REQUIRED WORK — All entries must be repeated exactly. No picture should appear in the result.

DATA SUPPLIED —
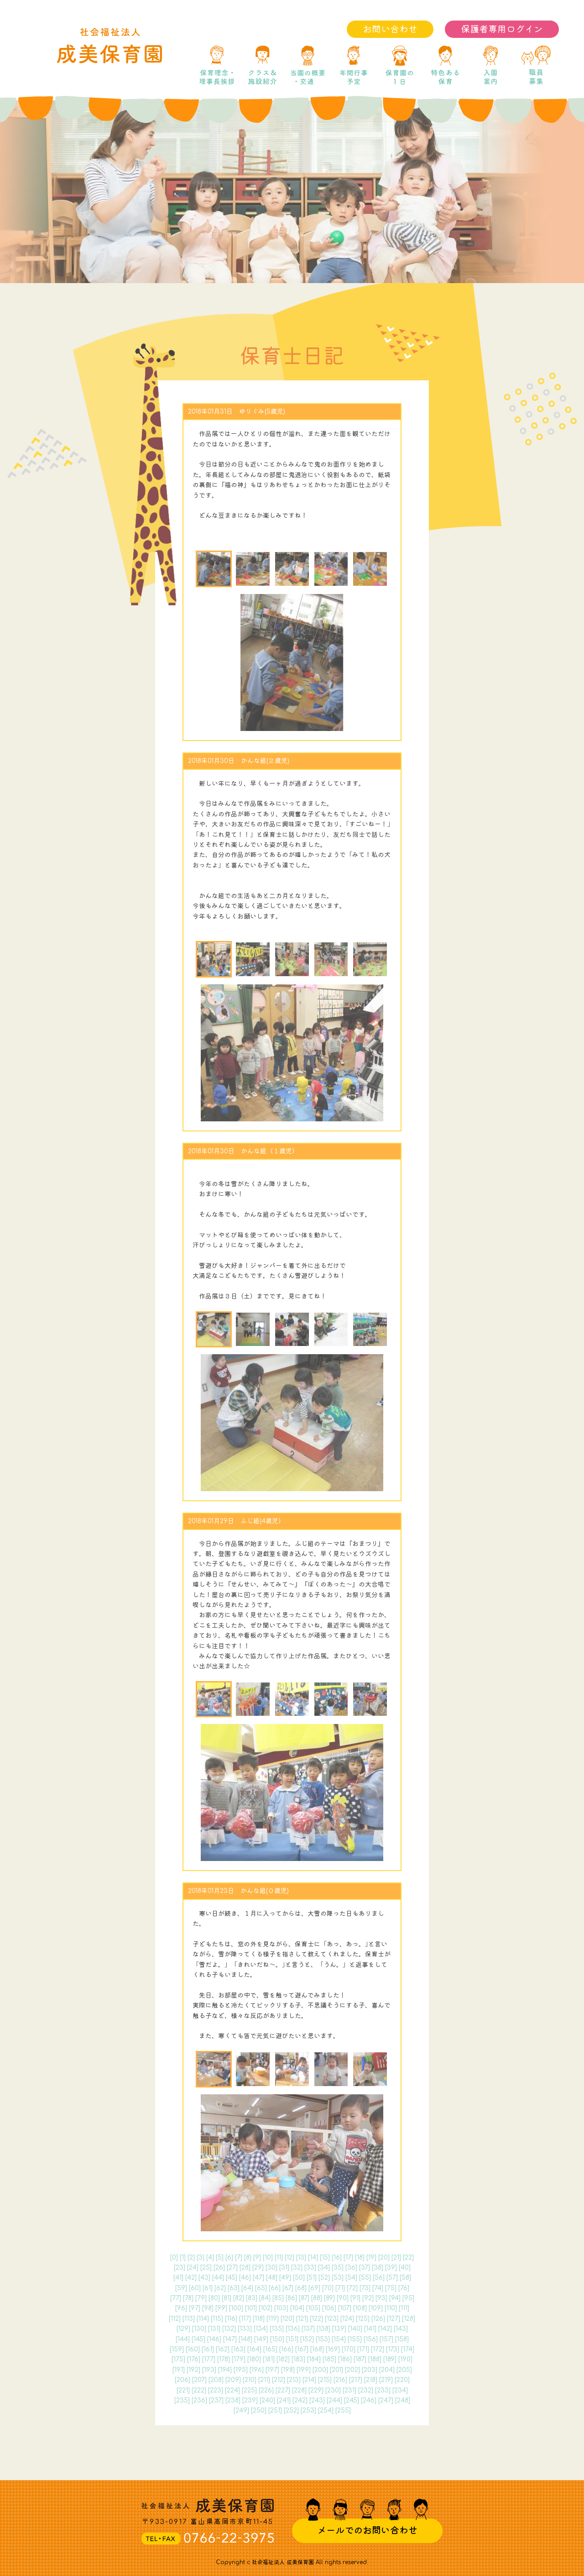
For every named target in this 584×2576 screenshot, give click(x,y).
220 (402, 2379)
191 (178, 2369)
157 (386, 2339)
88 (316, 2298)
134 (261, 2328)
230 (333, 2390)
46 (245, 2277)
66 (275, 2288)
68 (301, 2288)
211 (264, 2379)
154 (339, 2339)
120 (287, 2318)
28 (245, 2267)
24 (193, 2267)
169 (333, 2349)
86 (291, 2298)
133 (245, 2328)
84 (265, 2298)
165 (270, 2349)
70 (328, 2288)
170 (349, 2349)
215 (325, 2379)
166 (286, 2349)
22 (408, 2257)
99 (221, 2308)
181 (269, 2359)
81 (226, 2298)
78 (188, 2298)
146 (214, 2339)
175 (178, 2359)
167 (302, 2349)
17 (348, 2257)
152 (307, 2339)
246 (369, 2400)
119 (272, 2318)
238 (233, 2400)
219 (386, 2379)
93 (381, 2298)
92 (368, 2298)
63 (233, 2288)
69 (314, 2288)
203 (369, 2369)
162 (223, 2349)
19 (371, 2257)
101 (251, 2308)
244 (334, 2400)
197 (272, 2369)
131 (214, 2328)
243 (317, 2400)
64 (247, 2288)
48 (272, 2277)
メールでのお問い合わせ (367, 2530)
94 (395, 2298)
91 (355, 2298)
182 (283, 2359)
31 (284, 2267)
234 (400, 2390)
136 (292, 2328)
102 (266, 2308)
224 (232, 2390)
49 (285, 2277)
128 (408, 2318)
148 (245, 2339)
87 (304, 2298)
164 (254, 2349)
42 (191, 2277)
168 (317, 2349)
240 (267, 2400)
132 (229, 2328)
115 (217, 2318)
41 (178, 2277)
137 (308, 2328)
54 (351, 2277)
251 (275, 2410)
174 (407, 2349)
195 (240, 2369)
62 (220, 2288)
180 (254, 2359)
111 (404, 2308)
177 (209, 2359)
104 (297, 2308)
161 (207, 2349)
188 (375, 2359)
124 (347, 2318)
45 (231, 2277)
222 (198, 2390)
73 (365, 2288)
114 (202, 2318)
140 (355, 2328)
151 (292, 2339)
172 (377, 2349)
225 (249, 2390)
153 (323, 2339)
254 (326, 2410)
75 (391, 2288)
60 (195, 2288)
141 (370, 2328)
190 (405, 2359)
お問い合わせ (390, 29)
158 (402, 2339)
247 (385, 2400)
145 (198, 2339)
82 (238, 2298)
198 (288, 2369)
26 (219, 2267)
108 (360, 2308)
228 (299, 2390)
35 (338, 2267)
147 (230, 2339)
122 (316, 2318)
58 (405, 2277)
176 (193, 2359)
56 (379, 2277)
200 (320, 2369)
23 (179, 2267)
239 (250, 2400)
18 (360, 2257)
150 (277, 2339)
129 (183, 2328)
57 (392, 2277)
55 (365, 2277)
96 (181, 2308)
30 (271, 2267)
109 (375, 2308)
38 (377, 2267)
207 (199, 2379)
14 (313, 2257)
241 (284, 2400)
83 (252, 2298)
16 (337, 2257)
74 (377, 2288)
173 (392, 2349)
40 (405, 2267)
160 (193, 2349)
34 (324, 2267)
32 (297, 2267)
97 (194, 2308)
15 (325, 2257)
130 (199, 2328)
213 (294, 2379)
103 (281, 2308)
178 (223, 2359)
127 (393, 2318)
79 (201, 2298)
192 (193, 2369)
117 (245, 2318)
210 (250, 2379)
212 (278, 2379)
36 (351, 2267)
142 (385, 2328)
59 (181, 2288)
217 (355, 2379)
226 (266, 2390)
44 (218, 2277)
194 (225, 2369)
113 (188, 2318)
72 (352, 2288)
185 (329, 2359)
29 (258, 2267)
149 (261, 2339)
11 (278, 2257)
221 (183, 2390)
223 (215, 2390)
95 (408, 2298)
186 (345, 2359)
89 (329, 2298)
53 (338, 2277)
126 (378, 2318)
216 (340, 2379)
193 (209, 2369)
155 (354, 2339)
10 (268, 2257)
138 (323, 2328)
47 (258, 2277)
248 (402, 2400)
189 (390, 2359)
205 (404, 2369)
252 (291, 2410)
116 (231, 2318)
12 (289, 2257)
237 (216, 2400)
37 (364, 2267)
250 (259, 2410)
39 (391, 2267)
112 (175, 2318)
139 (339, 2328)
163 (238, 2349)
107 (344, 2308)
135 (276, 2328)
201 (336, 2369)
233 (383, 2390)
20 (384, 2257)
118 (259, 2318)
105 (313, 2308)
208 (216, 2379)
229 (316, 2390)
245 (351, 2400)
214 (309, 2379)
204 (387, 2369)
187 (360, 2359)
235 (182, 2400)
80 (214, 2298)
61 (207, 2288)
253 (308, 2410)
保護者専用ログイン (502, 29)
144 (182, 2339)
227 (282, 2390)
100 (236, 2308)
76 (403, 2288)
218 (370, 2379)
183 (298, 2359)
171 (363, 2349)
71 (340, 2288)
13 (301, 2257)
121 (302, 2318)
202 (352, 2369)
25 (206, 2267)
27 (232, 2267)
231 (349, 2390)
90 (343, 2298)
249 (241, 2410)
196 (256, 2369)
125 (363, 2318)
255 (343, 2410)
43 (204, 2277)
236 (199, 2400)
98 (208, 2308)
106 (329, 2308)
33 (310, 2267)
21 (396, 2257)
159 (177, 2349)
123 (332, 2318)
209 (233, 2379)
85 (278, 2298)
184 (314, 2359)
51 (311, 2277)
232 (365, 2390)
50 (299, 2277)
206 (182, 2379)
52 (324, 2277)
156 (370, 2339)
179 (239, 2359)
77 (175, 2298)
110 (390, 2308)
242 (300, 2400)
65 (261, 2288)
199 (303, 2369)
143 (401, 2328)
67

EXERCISE ANSWER —
For every named target in this 584×2576 screenshot, give click(x,y).
220 (402, 2379)
191 (178, 2369)
157 (386, 2339)
88 (316, 2298)
134 (261, 2328)
230 (333, 2390)
46 (245, 2277)
66 (275, 2288)
68 (301, 2288)
211 (264, 2379)
154 (339, 2339)
120 (287, 2318)
28 (245, 2267)
24 (193, 2267)
169 (333, 2349)
86 (291, 2298)
133 (245, 2328)
84 (265, 2298)
165 (270, 2349)
70 (328, 2288)
170 (349, 2349)
215 (325, 2379)
166 (286, 2349)
22 (408, 2257)
99 (221, 2308)
181 (269, 2359)
81 (226, 2298)
78 (188, 2298)
146 (214, 2339)
175 (178, 2359)
167 (302, 2349)
17 (348, 2257)
152 (307, 2339)
246 (369, 2400)
119 (272, 2318)
238 (233, 2400)
219 (386, 2379)
93 (381, 2298)
92 (368, 2298)
63 (233, 2288)
69 (314, 2288)
203 (369, 2369)
162 (223, 2349)
19 (371, 2257)
101 (251, 2308)
244 (334, 2400)
197 (272, 2369)
131 (214, 2328)
243 (317, 2400)
64 (247, 2288)
48 (272, 2277)
メールでのお問い合わせ (367, 2530)
94 (395, 2298)
91 (355, 2298)
182 (283, 2359)
31 (284, 2267)
234 (400, 2390)
136 (292, 2328)
102 (266, 2308)
224 (232, 2390)
49 (285, 2277)
128 (408, 2318)
148 (245, 2339)
87 (304, 2298)
164 (254, 2349)
42 (191, 2277)
168 (317, 2349)
240 (267, 2400)
132 (229, 2328)
115 (217, 2318)
41 (178, 2277)
137 (308, 2328)
54 (351, 2277)
251 (275, 2410)
174 (407, 2349)
195 (240, 2369)
62 (220, 2288)
180 (254, 2359)
111 (404, 2308)
177 (209, 2359)
104 (297, 2308)
161 (207, 2349)
188 (375, 2359)
124 (347, 2318)
45 (231, 2277)
222 (198, 2390)
73 (365, 2288)
114 (202, 2318)
140 (355, 2328)
151 (292, 2339)
172 (377, 2349)
225 (249, 2390)
153 (323, 2339)
254 (326, 2410)
75 (391, 2288)
60 (195, 2288)
141 (370, 2328)
190 (405, 2359)
お問い合わせ (390, 29)
158 (402, 2339)
247 (385, 2400)
145 (198, 2339)
82 (238, 2298)
198 (288, 2369)
26 (219, 2267)
108 (360, 2308)
228 (299, 2390)
35 (338, 2267)
147 (230, 2339)
122 (316, 2318)
58 (405, 2277)
176 (193, 2359)
56 (379, 2277)
200 (320, 2369)
23 (179, 2267)
239 (250, 2400)
18 (360, 2257)
150 (277, 2339)
129 (183, 2328)
57 (392, 2277)
55 (365, 2277)
96 (181, 2308)
30 (271, 2267)
109 (375, 2308)
38 (377, 2267)
207 (199, 2379)
14 (313, 2257)
241 (284, 2400)
83 (252, 2298)
16 (337, 2257)
74 (377, 2288)
173 (392, 2349)
40 (405, 2267)
160 (193, 2349)
34 (324, 2267)
32 (297, 2267)
97 (194, 2308)
15 (325, 2257)
130 (199, 2328)
213 (294, 2379)
103 (281, 2308)
178 (223, 2359)
127 (393, 2318)
79 (201, 2298)
192 (193, 2369)
117 (245, 2318)
210 (250, 2379)
212 (278, 2379)
36 (351, 2267)
142 (385, 2328)
59 (181, 2288)
217 (355, 2379)
226 (266, 2390)
44 (218, 2277)
194 (225, 2369)
113 (188, 2318)
72 (352, 2288)
185 (329, 2359)
29 (258, 2267)
149 (261, 2339)
11 (278, 2257)
221 (183, 2390)
223 (215, 2390)
95 (408, 2298)
186 (345, 2359)
89 (329, 2298)
53 (338, 2277)
126 (378, 2318)
216 (340, 2379)
193 (209, 2369)
155 (354, 2339)
10 (268, 2257)
138 (323, 2328)
47 (258, 2277)
248 (402, 2400)
189 (390, 2359)
205 (404, 2369)
252 (291, 2410)
116 (231, 2318)
12 (289, 2257)
237 (216, 2400)
37 (364, 2267)
250 (259, 2410)
39 (391, 2267)
112 (175, 2318)
139 (339, 2328)
163 (238, 2349)
107 (344, 2308)
135 (276, 2328)
201 (336, 2369)
233 (383, 2390)
20 (384, 2257)
118 (259, 2318)
105 (313, 2308)
208 (216, 2379)
229 (316, 2390)
245 (351, 2400)
214 (309, 2379)
204 (387, 2369)
187 (360, 2359)
235 (182, 2400)
80 (214, 2298)
61 (207, 2288)
253 (308, 2410)
保護者専用ログイン (502, 29)
144 (182, 2339)
227 (282, 2390)
100 (236, 2308)
76 (403, 2288)
218 (370, 2379)
183 (298, 2359)
171 (363, 2349)
71 (340, 2288)
13 (301, 2257)
121 (302, 2318)
202 (352, 2369)
25 (206, 2267)
27 (232, 2267)
231 (349, 2390)
90 (343, 2298)
249 (241, 2410)
196 (256, 2369)
125 (363, 2318)
255 (343, 2410)
43 (204, 2277)
236 (199, 2400)
98 (208, 2308)
106 (329, 2308)
33 (310, 2267)
21 (396, 2257)
159 (177, 2349)
123 (332, 2318)
209 (233, 2379)
85 (278, 2298)
184 (314, 2359)
51 (311, 2277)
232 (365, 2390)
50 (299, 2277)
206 (182, 2379)
52 (324, 2277)
156 (370, 2339)
179 (239, 2359)
77 (175, 2298)
110 (390, 2308)
242 (300, 2400)
65 (261, 2288)
199 (303, 2369)
143 (401, 2328)
67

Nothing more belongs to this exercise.